** Opening TASK MATERIAL block **
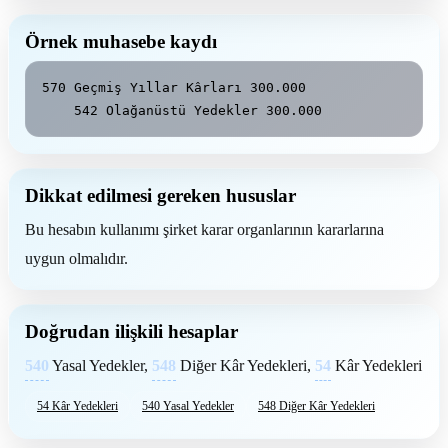
Örnek muhasebe kaydı
570 Geçmiş Yıllar Kârları 300.000

    542 Olağanüstü Yedekler 300.000
Dikkat edilmesi gereken hususlar
Bu hesabın kullanımı şirket karar organlarının kararlarına
uygun olmalıdır.
Doğrudan ilişkili hesaplar
540
Yasal Yedekler,
548
Diğer Kâr Yedekleri,
54
Kâr Yedekleri
54 Kâr Yedekleri
540 Yasal Yedekler
548 Diğer Kâr Yedekleri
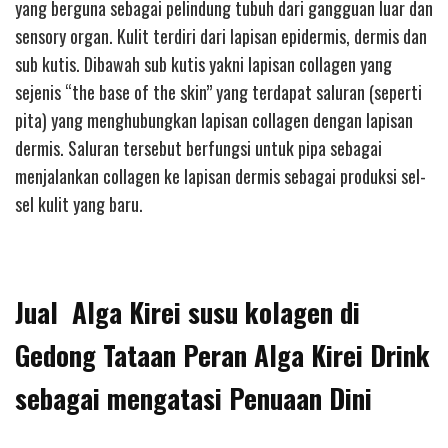
yang berguna sebagai pelindung tubuh dari gangguan luar dan
sensory organ. Kulit terdiri dari lapisan epidermis, dermis dan
sub kutis. Dibawah sub kutis yakni lapisan collagen yang
sejenis “the base of the skin” yang terdapat saluran (seperti
pita) yang menghubungkan lapisan collagen dengan lapisan
dermis. Saluran tersebut berfungsi untuk pipa sebagai
menjalankan collagen ke lapisan dermis sebagai produksi sel-
sel kulit yang baru.
Jual Alga Kirei susu kolagen di
Gedong Tataan Peran Alga Kirei Drink
sebagai mengatasi Penuaan Dini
** Closing TASK MATERIAL block **
**EXERCISE DESCRIPTION**
Establish how many lines of the records contain the string "dari" and state that number without elaboration.

**EXPECTED OUTPUT**
2